Lately, I have had to write R
code that would run from the command line (through Rscript
) and whose expected behaviour was to summarise datasets that have standardized column names, but where the existing columns may differ from project to project.
In developing this code, I ran into a couple of (new to me) features of the tidyverse, and specifically the packages tidyselect
and dplyr
. These are:
tidyselect::any_of
: variable selection by character vector that ignores missing variable.- the ability of
dplyr::across
to rename variables on the fly.
If you have been following the developments of the tidyverse over the last few years, you’ll know that with the release of dplyr==1.0.0
, the recommended way of applying a mutating or summarising function to several columns is to use across
. Let’s look at an example.
library(tidyverse)
# Compute mean of all numerical variables
iris |>
summarise(across(where(is.numeric), mean))
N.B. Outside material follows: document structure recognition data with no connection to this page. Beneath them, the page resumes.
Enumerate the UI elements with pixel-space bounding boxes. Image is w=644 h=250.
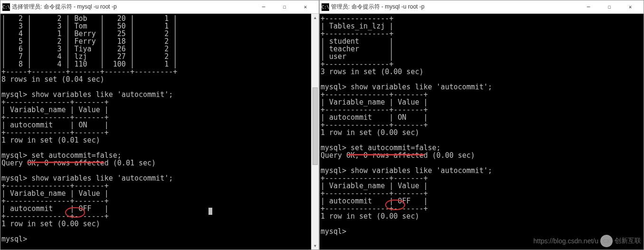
annotation-underline-left [27, 162, 104, 163]
watermark-logo: CX [600, 235, 613, 247]
scroll-up-button[interactable]: ▲ [312, 14, 319, 21]
scroll-thumb[interactable] [313, 87, 318, 164]
left-terminal-output[interactable]: | 2 | 2 | Bob | 20 | 1 | | 3 | 3 | Tom |… [0, 14, 319, 250]
cursor [208, 208, 212, 215]
minimize-button[interactable]: ─ [578, 1, 599, 13]
left-scrollbar[interactable]: ▲ ▼ [311, 14, 319, 250]
left-titlebar[interactable]: C:\ 选择管理员: 命令提示符 - mysql -u root -p ─ ☐ … [0, 0, 319, 14]
maximize-button[interactable]: ☐ [274, 1, 295, 13]
cmd-icon: C:\ [322, 3, 329, 11]
right-titlebar[interactable]: C:\ 管理员: 命令提示符 - mysql -u root -p ─ ☐ ✕ [320, 0, 644, 14]
right-terminal-window: C:\ 管理员: 命令提示符 - mysql -u root -p ─ ☐ ✕ … [319, 0, 644, 250]
right-window-controls: ─ ☐ ✕ [578, 1, 641, 13]
maximize-button[interactable]: ☐ [599, 1, 620, 13]
right-window-title: 管理员: 命令提示符 - mysql -u root -p [331, 3, 578, 11]
left-window-title: 选择管理员: 命令提示符 - mysql -u root -p [12, 3, 253, 11]
annotation-underline-right [347, 154, 424, 155]
left-terminal-window: C:\ 选择管理员: 命令提示符 - mysql -u root -p ─ ☐ … [0, 0, 319, 250]
scroll-down-button[interactable]: ▼ [312, 242, 319, 250]
watermark-url: https://blog.csdn.net/u [533, 237, 598, 245]
minimize-button[interactable]: ─ [253, 1, 274, 13]
right-terminal-output[interactable]: +---------------+ | Tables_in_lzj | +---… [320, 14, 644, 250]
close-button[interactable]: ✕ [620, 1, 641, 13]
close-button[interactable]: ✕ [295, 1, 316, 13]
scroll-track[interactable] [312, 21, 319, 242]
annotation-circle-right [385, 200, 405, 210]
cmd-icon: C:\ [2, 3, 10, 11]
watermark: https://blog.csdn.net/u CX 创新互联 [533, 235, 641, 247]
watermark-text: 创新互联 [615, 237, 641, 245]
left-window-controls: ─ ☐ ✕ [253, 1, 316, 13]
annotation-circle-left [65, 207, 85, 218]
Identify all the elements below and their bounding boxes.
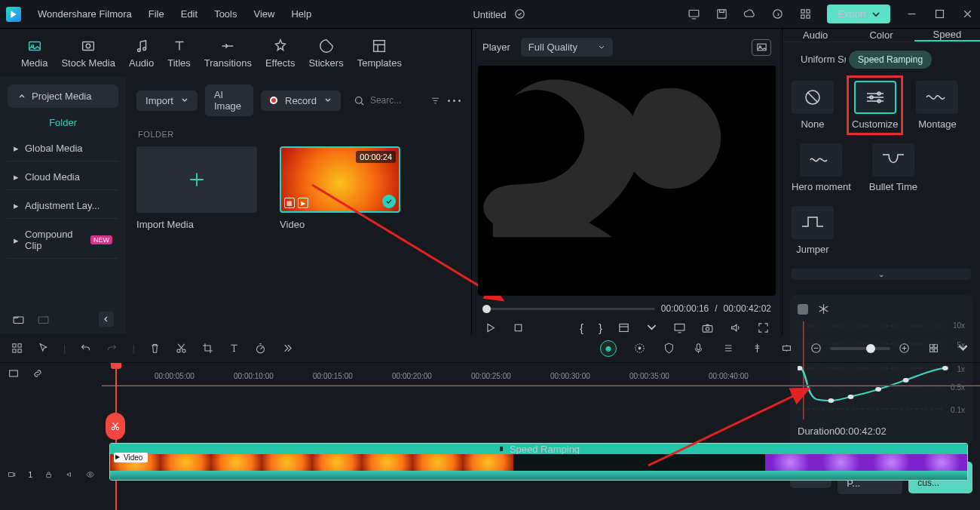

## Sepal.Length Sepal.Width Petal.Length Petal.Width
## 1 5.843333 3.057333 3.758 1.199333
This approach also works with group_by
. Moreover, if you want to pass arguments to the function, you should use anonymous functions:
iris |>
group_by(Species) |>
summarise(across(where(is.numeric),
\(x) mean(x, na.rm = TRUE)))
## # A tibble: 3 × 5
## Species Sepal.Length Sepal.Width Petal.Length Petal.Width
## <fct> <dbl> <dbl> <dbl> <dbl>
## 1 setosa 5.01 3.43 1.46 0.246
## 2 versicolor 5.94 2.77 4.26 1.33
## 3 virginica 6.59 2.97 5.55 2.03
The use case of the functions all_of
and any_of
is when you have a vector containing the name of the variables you want to use with across
. The difference between the two is that all_of
will throw an error if you’re trying to summarize a column that doesn’t exist.
vars_to_summarize <- c('Sepal.Length', 'New.Variable')
iris |>
group_by(Species) |>
summarise(across(any_of(vars_to_summarize),
\(x) mean(x, na.rm = TRUE)))
## # A tibble: 3 × 2
## Species Sepal.Length
## <fct> <dbl>
## 1 setosa 5.01
## 2 versicolor 5.94
## 3 virginica 6.59
But the following throws an error:
iris |>
group_by(Species) |>
summarise(across(all_of(vars_to_summarize),
\(x) mean(x, na.rm = TRUE)))
## Error in `summarise()`:
## ℹ In argument: `across(all_of(vars_to_summarize), function(x) mean(x,
## na.rm = TRUE))`.
## Caused by error in `all_of()`:
## ! Can't subset columns that don't exist.
## ✖ Column `New.Variable` doesn't exist.
The above has been documented elsewhere. But a nice hidden feature that I made use of is that across
can rename variables on-the-fly if you pass a named vector to any_of
! Here is what it looks like:
vars_to_summarize <- c(
avg_sepal_length = 'Sepal.Length',
avg_new_variable = 'New.Variable'
)
iris |>
group_by(Species) |>
summarise(across(any_of(vars_to_summarize),
\(x) mean(x, na.rm = TRUE)))
## # A tibble: 3 × 2
## Species avg_sepal_length
## <fct> <dbl>
## 1 setosa 5.01
## 2 versicolor 5.94
## 3 virginica 6.59
I hope this little trick can be useful to others!